## [What is being asked]
Would you extract the whole listing below and retype it exactly?

# # # #

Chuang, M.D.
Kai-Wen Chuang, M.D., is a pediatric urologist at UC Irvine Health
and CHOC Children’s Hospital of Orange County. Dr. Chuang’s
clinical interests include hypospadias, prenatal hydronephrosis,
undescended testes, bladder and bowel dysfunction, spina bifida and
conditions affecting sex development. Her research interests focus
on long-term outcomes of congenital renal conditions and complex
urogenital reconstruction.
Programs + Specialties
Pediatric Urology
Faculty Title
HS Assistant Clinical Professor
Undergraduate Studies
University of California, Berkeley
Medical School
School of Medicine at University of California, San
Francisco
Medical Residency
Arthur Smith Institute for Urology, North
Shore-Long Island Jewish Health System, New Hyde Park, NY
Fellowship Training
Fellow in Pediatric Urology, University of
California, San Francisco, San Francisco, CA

# # # #

## [Output for this exercise]
Chuang, M.D.
Kai-Wen Chuang, M.D., is a pediatric urologist at UC Irvine Health
and CHOC Children’s Hospital of Orange County. Dr. Chuang’s
clinical interests include hypospadias, prenatal hydronephrosis,
undescended testes, bladder and bowel dysfunction, spina bifida and
conditions affecting sex development. Her research interests focus
on long-term outcomes of congenital renal conditions and complex
urogenital reconstruction.
Programs + Specialties
Pediatric Urology
Faculty Title
HS Assistant Clinical Professor
Undergraduate Studies
University of California, Berkeley
Medical School
School of Medicine at University of California, San
Francisco
Medical Residency
Arthur Smith Institute for Urology, North
Shore-Long Island Jewish Health System, New Hyde Park, NY
Fellowship Training
Fellow in Pediatric Urology, University of
California, San Francisco, San Francisco, CA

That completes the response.